Getriggerd – Gastblog Mariël Groenen
Ik ben 42 jaar en ik ben op een feest. Ik sta even alleen op een zeker moment, weg van het feestgedruis. Jos, een man waarmee ik heb staan praten, is me achterna gelopen. Hij trekt me naar zich toe en begint me ineens te zoenen. In mijn hoofd hoor ik “o, nee, NEE!”, maar ik doe niets. Sterker nog, ik werk mee. Het is alsof mijn lijf niet anders kan.
Ik wil dit helemaal niet
Jos neemt me bij de hand mee naar buiten. Ik sputter wat tegen en zeg: “Kunnen we niet beter terug gaan?”. Maar ik tref dovemansoren. Ik loop mee. In mijn hoofd praat ik op mezelf in. “Je wil dit helemaal niet. Ga gewoon terug naar het feest. Waarom doe je dit? Zeg nu dat je niet wilt.” Mijn lijf doet van alles wat ik niet wil. Het laat zich meevoeren en kussen en aanraken. De gedachten uit mijn hoofd kan ik niet omzetten in daden. Ik haat dit. Ik ken het en voel me weer puber.
‘Ik ben puber en ik laat me vaak meenemen door jongens, ook al voelt dat niet goed.
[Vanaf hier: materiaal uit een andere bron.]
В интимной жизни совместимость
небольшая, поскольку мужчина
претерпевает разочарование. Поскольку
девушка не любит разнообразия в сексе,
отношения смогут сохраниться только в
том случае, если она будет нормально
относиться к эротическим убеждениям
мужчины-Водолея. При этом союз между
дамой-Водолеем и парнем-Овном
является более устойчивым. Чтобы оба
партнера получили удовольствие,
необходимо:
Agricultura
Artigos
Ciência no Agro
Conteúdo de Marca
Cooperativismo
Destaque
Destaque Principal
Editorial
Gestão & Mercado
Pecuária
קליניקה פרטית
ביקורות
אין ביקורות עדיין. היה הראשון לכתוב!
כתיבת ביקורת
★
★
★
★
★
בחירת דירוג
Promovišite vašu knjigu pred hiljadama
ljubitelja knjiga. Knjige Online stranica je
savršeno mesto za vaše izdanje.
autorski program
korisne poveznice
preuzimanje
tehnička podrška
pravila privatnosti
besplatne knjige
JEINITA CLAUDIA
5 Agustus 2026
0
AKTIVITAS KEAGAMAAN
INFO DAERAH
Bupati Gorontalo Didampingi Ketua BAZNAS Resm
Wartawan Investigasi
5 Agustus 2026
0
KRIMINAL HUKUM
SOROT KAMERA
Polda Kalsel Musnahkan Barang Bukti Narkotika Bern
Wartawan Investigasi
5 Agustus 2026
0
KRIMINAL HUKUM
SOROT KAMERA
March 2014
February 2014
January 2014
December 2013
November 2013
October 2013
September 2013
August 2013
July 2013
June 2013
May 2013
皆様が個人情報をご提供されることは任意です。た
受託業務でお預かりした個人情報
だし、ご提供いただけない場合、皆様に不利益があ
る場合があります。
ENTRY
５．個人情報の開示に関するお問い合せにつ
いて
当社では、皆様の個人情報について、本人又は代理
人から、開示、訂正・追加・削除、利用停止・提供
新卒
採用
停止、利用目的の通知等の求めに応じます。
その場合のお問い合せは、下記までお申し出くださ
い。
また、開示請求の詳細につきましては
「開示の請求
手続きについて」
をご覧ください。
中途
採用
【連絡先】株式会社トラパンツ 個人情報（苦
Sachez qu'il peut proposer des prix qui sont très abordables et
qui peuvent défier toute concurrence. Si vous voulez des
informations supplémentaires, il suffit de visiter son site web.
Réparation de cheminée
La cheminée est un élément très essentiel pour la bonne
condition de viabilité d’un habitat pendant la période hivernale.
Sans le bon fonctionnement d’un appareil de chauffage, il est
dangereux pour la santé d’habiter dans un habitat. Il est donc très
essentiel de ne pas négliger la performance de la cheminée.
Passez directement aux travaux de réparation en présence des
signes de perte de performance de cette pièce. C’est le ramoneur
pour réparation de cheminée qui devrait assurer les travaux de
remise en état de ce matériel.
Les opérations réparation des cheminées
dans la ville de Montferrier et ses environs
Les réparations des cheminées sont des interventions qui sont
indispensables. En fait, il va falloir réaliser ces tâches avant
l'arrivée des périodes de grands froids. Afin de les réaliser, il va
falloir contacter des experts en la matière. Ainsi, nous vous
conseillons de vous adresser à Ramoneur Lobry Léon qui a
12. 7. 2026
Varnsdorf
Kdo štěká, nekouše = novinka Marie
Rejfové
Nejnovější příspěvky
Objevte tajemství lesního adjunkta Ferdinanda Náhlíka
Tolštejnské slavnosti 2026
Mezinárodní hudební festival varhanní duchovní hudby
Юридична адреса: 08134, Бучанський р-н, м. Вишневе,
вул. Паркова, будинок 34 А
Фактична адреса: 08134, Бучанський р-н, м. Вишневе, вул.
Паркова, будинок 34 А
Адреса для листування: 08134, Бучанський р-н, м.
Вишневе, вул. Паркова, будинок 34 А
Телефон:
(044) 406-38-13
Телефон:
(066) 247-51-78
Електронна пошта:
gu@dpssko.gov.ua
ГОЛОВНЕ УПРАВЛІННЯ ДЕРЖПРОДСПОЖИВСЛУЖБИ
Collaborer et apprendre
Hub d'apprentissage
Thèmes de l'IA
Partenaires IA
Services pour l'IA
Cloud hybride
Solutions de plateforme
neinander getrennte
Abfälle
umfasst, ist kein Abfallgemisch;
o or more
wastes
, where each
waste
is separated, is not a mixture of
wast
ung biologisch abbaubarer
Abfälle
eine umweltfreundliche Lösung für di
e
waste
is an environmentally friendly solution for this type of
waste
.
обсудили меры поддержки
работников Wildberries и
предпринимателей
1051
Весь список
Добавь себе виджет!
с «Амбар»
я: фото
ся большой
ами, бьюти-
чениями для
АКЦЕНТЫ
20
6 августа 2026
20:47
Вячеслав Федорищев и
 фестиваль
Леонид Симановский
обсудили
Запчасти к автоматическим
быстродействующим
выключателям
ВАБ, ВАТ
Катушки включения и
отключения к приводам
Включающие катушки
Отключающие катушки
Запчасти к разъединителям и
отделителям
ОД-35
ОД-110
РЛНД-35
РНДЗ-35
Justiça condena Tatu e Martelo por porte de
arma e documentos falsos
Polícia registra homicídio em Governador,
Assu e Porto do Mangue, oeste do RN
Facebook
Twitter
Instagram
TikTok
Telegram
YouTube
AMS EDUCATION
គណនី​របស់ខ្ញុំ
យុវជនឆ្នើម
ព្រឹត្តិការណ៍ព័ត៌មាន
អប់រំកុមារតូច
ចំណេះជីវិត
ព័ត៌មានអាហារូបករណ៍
Ik ben blij met alle aandacht die ik krijg. Zoenen vind ik niet zo’n probleem maar de jongens willen altijd meer. Het lukt me niet om ze tegen te houden. Als ik nee zeg, ben ik bang dat ze me niet meer leuk vinden. Als ik nee zeg, luisteren ze toch niet. Ik probeer het wel, maar ze gaan altijd door. Hun handen aan mijn borsten en in mijn broek. Het lijkt wel of op mijn voorhoofd staat: “pak me”. Waarom gebeurt dit toch?’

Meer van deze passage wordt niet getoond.